**WHAT NEEDS TO BE DONE**
Whatever the records say, repeat them exactly as given.

=== PROVIDED MATERIAL ===

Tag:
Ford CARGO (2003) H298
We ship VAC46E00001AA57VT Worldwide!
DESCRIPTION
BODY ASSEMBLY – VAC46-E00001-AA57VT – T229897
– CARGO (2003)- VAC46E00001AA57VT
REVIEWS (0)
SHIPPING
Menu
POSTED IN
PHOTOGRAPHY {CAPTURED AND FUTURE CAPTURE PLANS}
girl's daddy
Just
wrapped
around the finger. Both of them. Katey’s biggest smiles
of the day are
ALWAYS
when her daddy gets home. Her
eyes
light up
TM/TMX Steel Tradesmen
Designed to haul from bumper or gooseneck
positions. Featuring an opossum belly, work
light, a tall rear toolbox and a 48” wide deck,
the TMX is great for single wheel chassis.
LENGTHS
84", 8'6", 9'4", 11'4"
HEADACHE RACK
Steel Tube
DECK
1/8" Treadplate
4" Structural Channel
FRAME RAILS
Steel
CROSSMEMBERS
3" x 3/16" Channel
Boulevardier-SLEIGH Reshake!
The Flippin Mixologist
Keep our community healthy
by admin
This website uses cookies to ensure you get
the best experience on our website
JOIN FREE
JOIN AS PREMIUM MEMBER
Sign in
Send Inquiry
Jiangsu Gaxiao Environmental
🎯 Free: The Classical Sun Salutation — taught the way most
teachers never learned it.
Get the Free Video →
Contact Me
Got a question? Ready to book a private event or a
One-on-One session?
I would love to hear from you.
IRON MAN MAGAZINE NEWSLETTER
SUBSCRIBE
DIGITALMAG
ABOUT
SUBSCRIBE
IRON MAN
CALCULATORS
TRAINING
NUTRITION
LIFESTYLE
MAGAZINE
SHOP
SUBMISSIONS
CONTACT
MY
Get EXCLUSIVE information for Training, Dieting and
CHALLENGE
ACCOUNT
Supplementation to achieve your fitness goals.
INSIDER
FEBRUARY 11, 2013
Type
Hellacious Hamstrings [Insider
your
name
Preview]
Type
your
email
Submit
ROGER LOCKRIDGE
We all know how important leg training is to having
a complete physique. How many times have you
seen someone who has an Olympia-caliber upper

===

**TASK RESPONSE**
Tag:
Ford CARGO (2003) H298
We ship VAC46E00001AA57VT Worldwide!
DESCRIPTION
BODY ASSEMBLY – VAC46-E00001-AA57VT – T229897
– CARGO (2003)- VAC46E00001AA57VT
REVIEWS (0)
SHIPPING
Menu
POSTED IN
PHOTOGRAPHY {CAPTURED AND FUTURE CAPTURE PLANS}
girl's daddy
Just
wrapped
around the finger. Both of them. Katey’s biggest smiles
of the day are
ALWAYS
when her daddy gets home. Her
eyes
light up
TM/TMX Steel Tradesmen
Designed to haul from bumper or gooseneck
positions. Featuring an opossum belly, work
light, a tall rear toolbox and a 48” wide deck,
the TMX is great for single wheel chassis.
LENGTHS
84", 8'6", 9'4", 11'4"
HEADACHE RACK
Steel Tube
DECK
1/8" Treadplate
4" Structural Channel
FRAME RAILS
Steel
CROSSMEMBERS
3" x 3/16" Channel
Boulevardier-SLEIGH Reshake!
The Flippin Mixologist
Keep our community healthy
by admin
This website uses cookies to ensure you get
the best experience on our website
JOIN FREE
JOIN AS PREMIUM MEMBER
Sign in
Send Inquiry
Jiangsu Gaxiao Environmental
🎯 Free: The Classical Sun Salutation — taught the way most
teachers never learned it.
Get the Free Video →
Contact Me
Got a question? Ready to book a private event or a
One-on-One session?
I would love to hear from you.
IRON MAN MAGAZINE NEWSLETTER
SUBSCRIBE
DIGITALMAG
ABOUT
SUBSCRIBE
IRON MAN
CALCULATORS
TRAINING
NUTRITION
LIFESTYLE
MAGAZINE
SHOP
SUBMISSIONS
CONTACT
MY
Get EXCLUSIVE information for Training, Dieting and
CHALLENGE
ACCOUNT
Supplementation to achieve your fitness goals.
INSIDER
FEBRUARY 11, 2013
Type
Hellacious Hamstrings [Insider
your
name
Preview]
Type
your
email
Submit
ROGER LOCKRIDGE
We all know how important leg training is to having
a complete physique. How many times have you
seen someone who has an Olympia-caliber upper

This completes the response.